The arrest was traumatic, but so was his jail time. “Those first three days in jail were harder than the 18 days in jail.” He said the first time, he “didn’t know what to expect and it was like a bad case of culture shock.”

“I was in a place where I didn’t fit in at all. I was in a small cell, kept with guys coming off meth or fentanyl in a bit of a mess, locked in room with them. It was scary,” Stephens remembers.

Before COVID, Fairview Baptist was a small, close-knit church.

“We really are a family.” he says. “We would gather for worship, and most Sundays have a meal together, spending most of the day together.

The Fairview Baptist Church is seen in Calgary, Alta., on May 17, 2021. (The Canadian Press/Jeff McIntosh)
The Fairview Baptist Church is seen in Calgary, Alta., on May 17, 2021. (The Canadian Press/Jeff McIntosh)

When COVID-19 first hit the news, the church shut down for a few weeks. “Like everyone else, we thought the apocalypse was coming, and it was reasonable to stay home,” says Stephens.
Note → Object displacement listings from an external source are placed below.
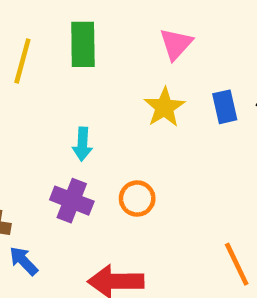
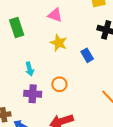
pink triangle: (176, 44) -> (55, 15), turned -35
blue rectangle: (225, 107) -> (87, 55), moved

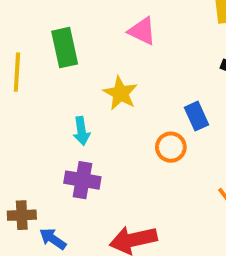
yellow star: (59, 43) -> (120, 93), moved
orange circle: (59, 84) -> (171, 147), moved

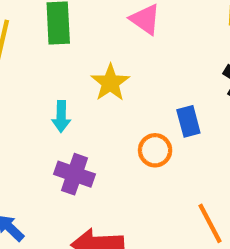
purple cross: (82, 180) -> (75, 174), moved

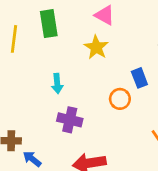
yellow star: (110, 83) -> (96, 47), moved

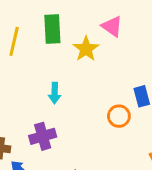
yellow star: (96, 47) -> (86, 49), moved
purple cross: (70, 120) -> (43, 136), moved, turned -35

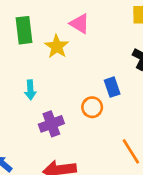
purple cross: (43, 136) -> (51, 124), moved

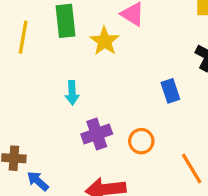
orange circle: (92, 107) -> (141, 141), moved

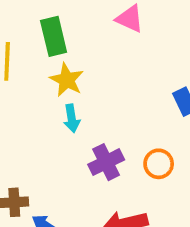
yellow star: (105, 41) -> (67, 80), moved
The church had no online worship service set up then. Stephens figured out how to stream church services from his basement.

“A few weeks into lockdowns, the congregation felt things weren’t right. We needed to worship together. It was supposed to be two weeks to flatten the curve—already, the government goalposts were starting to move,” he said.
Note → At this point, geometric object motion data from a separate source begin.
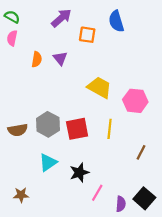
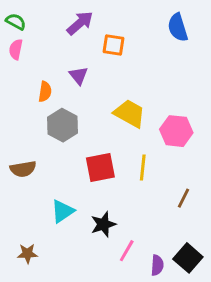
blue semicircle: (116, 21) -> (178, 27), moved
orange semicircle: (37, 59) -> (45, 92), moved
gray hexagon: (48, 124) -> (62, 125), moved

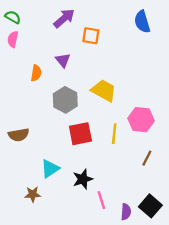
gray hexagon: (62, 125) -> (65, 100), moved
pink hexagon: (176, 131) -> (141, 120), moved
pink line: (127, 251) -> (101, 200), turned -48
brown star: (27, 254) -> (33, 194), moved

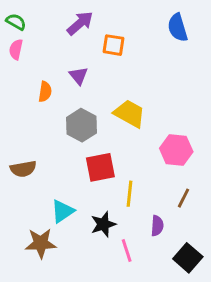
yellow line: (114, 134) -> (130, 194), moved
brown star: (33, 194) -> (41, 243), size x1.5
purple semicircle: (126, 212) -> (157, 226), moved

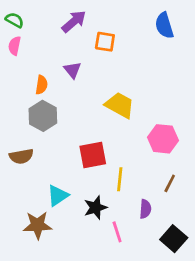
gray hexagon: (81, 125) -> (43, 116), moved

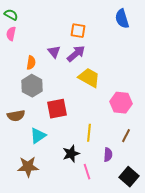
purple arrow: (74, 21) -> (76, 54), moved
red square: (93, 155) -> (57, 109), moved
cyan triangle: (58, 195) -> (38, 136), moved

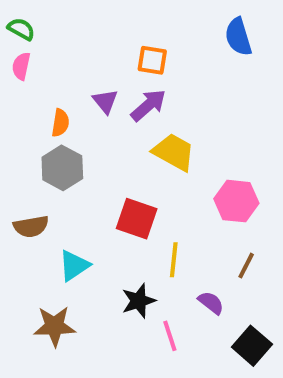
red square: (57, 109) -> (137, 219), moved, turned 30
purple semicircle: (108, 155) -> (211, 303), turned -56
Fairview Baptist Church then reopened.

“We put signs up and emailed or told our members about public health orders. We continued to stream [online] for those not comfortable coming in person,” says Stephens.

By January 2021, the church caught the eye of health officials and the tickets started.

Second Arrest

Stephens was arrested a second time on June 14, 2021, for officiating at an outdoor church worship service the day before. About 200 congregants attended. Two weeks before, AHS officials had locked the congregants out of their church, so services moved outdoors for two weeks. Stephens says helicopters spotted the small outdoor gathering.

He was arrested outside his Calgary home, as his distraught wife and eight children (presently aged one to 14) cried and clung to their father. He spent 18 “very long days” in jail, in a tiny cell with a stranger.

He soon found that his jail mates treated him well. “People called me pastor, they shared food, they shared pillows, they were very kind to me. They didn’t see me as a threat or enemy.”

Ironically, says Stephens, “I was seen as being in there for defying the government—that put me in their good books.”

The hardest part about being jailed he says, was how hard it was for his family.

“It was hard to keep myself composed talking to my kids, it was very traumatic for my family to have me gone, but the church family cooked for my wife and kids, and lavished them with love and support.”

Stephens never knew how long he would be in jail. “I would not sign the paper saying I would comply and stop leading church,” he said.

He was finally released on July 1, 2021, the day then-Alberta Premier Jason Kenney declared it was “Open Alberta” day and promised the province was open for good. A few months later the province implemented a vaccine passport program that excluded non-COVID-vaccinated citizens from restaurants, movies, museums, sports games, and in some cases, workplaces and schools.

Acquittal

Judge Fradsham, in issuing his written ruling, said the government responses to COVID-19 “result in the imposition of restrictions on several freedoms” previously “taken for granted by the Canadian public,” and acknowledged it caused “much heated debate.”

Fradsham noted the tickets were personally issued to Stephens for not social distancing, and said the Crown must prove that Stephens was not two metres away from others at church. The judge concluded that most of the evidence focused on whether Stephens forced church people to comply with the two-metre requirement.

“With respect, that question is not legally relevant to the issues before me,” said Fradsham. He ruled that no provisions in public health orders forced a legal obligation on Stephens “to ensure, compel, or encourage compliance by those attending the religious service he was conducting.”

In fact, the evidence provided to the Judge that ultimately resulted in Stephen’s aquittal on all charges, was that the pastor was at the front of the church behind the pulpit, by himself.